Wednesday 16 October 2019

Ishaan Tharoor: 'Impeachment struggle part of a global crisis for democracy'

Conspiracy theory: Donald Trump Jr and his ex-wife Vanessa. Photo: Reuters
Conspiracy theory: Donald Trump Jr and his ex-wife Vanessa. Photo: Reuters

Ishaan Tharoor

Donald Trump is cornered and lashing out. Just this week, he has demanded the arrest of political rivals, raged about a "coup" against him and kept firing his incessant fusillades at the "corrupt" and "fake" press.

Trump sees the impending congressional impeachment inquiry as a "hoax"; most sober analysts believe House Democrats now have a clear-cut case to prove the president's abuse of power, as evidence of Trump seeking to pressure a foreign government into giving him dirt on a domestic opponent keeps piling up.

On Thursday, in front of cameras and reporters on the White House lawn, he openly called on governments in Ukraine and China to investigate former vice president Joe Biden and his family.

But Trump may hope the atmospherics of the showdown - rather than the facts - are still in his favour.

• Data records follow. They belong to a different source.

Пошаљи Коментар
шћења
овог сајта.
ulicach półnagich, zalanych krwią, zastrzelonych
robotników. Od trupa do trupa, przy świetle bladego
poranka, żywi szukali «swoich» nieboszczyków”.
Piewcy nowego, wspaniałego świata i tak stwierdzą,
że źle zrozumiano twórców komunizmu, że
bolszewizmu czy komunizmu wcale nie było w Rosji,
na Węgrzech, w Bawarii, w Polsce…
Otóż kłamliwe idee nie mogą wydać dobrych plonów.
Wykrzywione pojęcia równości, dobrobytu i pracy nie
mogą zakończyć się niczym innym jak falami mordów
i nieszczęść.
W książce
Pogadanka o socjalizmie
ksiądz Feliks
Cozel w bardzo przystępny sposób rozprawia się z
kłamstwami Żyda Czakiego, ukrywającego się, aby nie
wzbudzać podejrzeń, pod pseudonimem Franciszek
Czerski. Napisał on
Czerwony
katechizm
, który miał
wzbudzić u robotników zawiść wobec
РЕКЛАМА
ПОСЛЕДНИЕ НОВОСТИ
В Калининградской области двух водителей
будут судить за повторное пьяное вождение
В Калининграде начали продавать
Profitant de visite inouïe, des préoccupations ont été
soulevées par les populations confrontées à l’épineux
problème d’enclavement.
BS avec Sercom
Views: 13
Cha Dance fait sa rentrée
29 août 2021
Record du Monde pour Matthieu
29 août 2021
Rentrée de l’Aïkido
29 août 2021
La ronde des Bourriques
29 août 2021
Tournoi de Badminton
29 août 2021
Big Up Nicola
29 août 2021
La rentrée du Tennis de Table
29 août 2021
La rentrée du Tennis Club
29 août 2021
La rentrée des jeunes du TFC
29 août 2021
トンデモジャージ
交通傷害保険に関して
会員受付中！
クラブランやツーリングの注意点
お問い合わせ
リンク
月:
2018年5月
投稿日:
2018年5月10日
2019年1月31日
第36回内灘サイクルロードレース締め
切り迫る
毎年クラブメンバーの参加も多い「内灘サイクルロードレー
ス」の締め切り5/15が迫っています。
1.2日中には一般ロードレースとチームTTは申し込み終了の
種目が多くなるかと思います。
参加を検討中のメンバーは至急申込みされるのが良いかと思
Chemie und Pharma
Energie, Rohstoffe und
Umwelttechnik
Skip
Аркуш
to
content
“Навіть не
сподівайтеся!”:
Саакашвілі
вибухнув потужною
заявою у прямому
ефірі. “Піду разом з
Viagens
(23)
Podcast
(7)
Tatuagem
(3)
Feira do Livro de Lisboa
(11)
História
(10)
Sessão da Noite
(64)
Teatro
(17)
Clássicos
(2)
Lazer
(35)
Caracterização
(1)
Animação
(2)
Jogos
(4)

Backed by the right-wing media, Trump intends to hunker down in America's polarised battlefield and fight for his survival, even if that means dragging the country's institutions into the morass.

The bulk of Republican politicians remain too afraid to turn against him, while administration officials and federal bureaucrats see their personal fate tethered to his moods.

"The implicit day-to-day charge for many Trump advisers is simple," reported my colleagues at the White House. "Figure out how to handle or even polish Trump's whims and statements, but do not have any illusion that you can temper his relentless personality, heavy consumption of cable news or thirst for political combat."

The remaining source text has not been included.